Postpartum & Suicidal Ideations
I watched my cursor blink for a long time before I found the words to start this post.
Last summer, by a happy accident — the kind of accident that always happens when you connect with generous and amazing people — I found out that two parents I had interviewed for Faces of Postpartum, Kaitlyn and Rachel, were old friends with Anna Medaris, a journalist from Insider who was writing an article for Maternal Suicide Awareness Week.
We connected over the phone, she asked a couple of questions about my postpartum story, I answered honestly (and some more), the summer passed, she got married (gorgeous), then the article was finally published.
It was the first time my words had been so directly connected with it: suicide.

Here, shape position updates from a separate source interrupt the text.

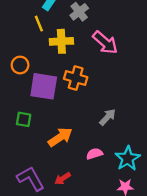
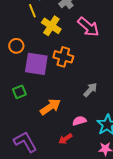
yellow cross: (61, 41) -> (51, 26), turned 36
green square: (24, 119) -> (19, 92), turned -32
red arrow: (63, 179) -> (65, 139), moved

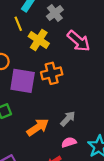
orange cross: (63, 57) -> (52, 73), turned -30
gray arrow: (90, 90) -> (68, 119), moved

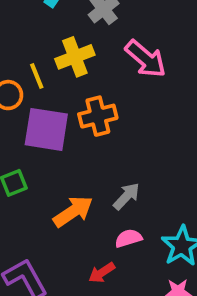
yellow line: (18, 24) -> (37, 76), moved
yellow cross: (39, 40) -> (75, 57), turned 36

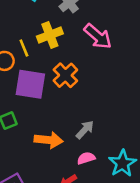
orange cross: (98, 116) -> (65, 75), turned -30
orange arrow: (73, 212) -> (49, 140), turned 40

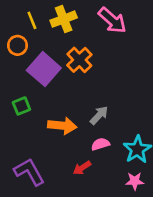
yellow line: (24, 48) -> (32, 20), moved
purple square: (30, 84) -> (44, 69), turned 32

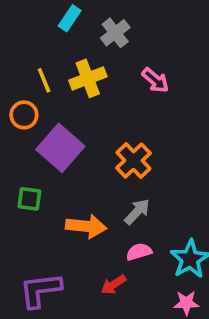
pink arrow: (112, 20) -> (155, 80), size x0.7
orange cross: (79, 60) -> (133, 161), moved
green square: (21, 106) -> (29, 199), turned 30
purple L-shape: (29, 172) -> (40, 290), turned -68

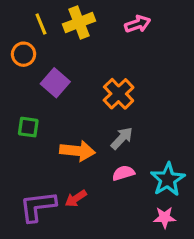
pink arrow: (155, 80) -> (138, 24), turned -60
purple square: (60, 148) -> (55, 83), size x0.7
red arrow: (113, 285) -> (76, 198), moved

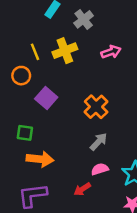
orange arrow: (77, 151) -> (40, 159), moved
red arrow: (76, 198) -> (82, 189), moved

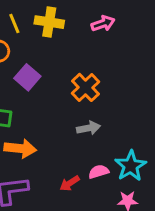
yellow cross: (65, 51) -> (49, 22), turned 30
gray arrow: (99, 142) -> (88, 128), turned 36
pink semicircle: (100, 169) -> (99, 172), moved

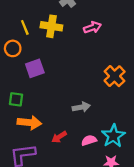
purple square: (27, 77) -> (35, 68), turned 30
orange cross: (86, 87) -> (115, 76), moved
red arrow: (70, 183) -> (59, 137), moved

When I spoke with Anna, I shared my story freely and passionately, walking around in my office, my arms up in the air. I hung up proud of what I had shared. Uneasy but proud.
It’s when I read the piece that it hit me: never before had I expanded on the ideations themselves. Sure, I’d spoken about the acuity of my depression, the meds I took and the psychiatric care I’d received.
But I had never said publicly how painful living had become after the birth of my first daughter. How lonely I had felt, and how existing didn’t seem to be worth all the suffering I was undergoing seemingly on my own.
As I said to Anna: “Taking an hour for yourself is harder than killing yourself — that's what it came down to.”
I don’t remember most of the things I told her that day. When I read the piece when it came out last week, I was filled with an overwhelming sense of gratitude — to still be here, to be thriving, to have received help and support — and also dread — what would people think of me? Do I sound weak? Crazy?
Because even though I’ve been in the advocacy field for a little over four years now, coming to terms with your own story is a whole other ballgame, much more arduous than welcoming, understanding, and caring for others.
There is still so much stigma surrounding suicide, especially maternal suicide. “How could a mother do that to her baby?” The shame and collateral damages that surround the very mention of the word (shadow banned on social media, costly when it comes to life insurance, dismissed by our very own families) often feel unsurmountable.
I’m grateful for Anna to have taken the time to write such an extensive and profound piece of journalism.
I’m grateful for those of you who’ll take the time to read the article and spread the word: suicide and suicidal ideations can very much be part of one’s postpartum experience. It shouldn’t be dismissed by your loved ones and missed by your providers.
Shedding light on such an issue is hard and painful. But much less so than losing a life. Not just a “mother’s” life. But a human one.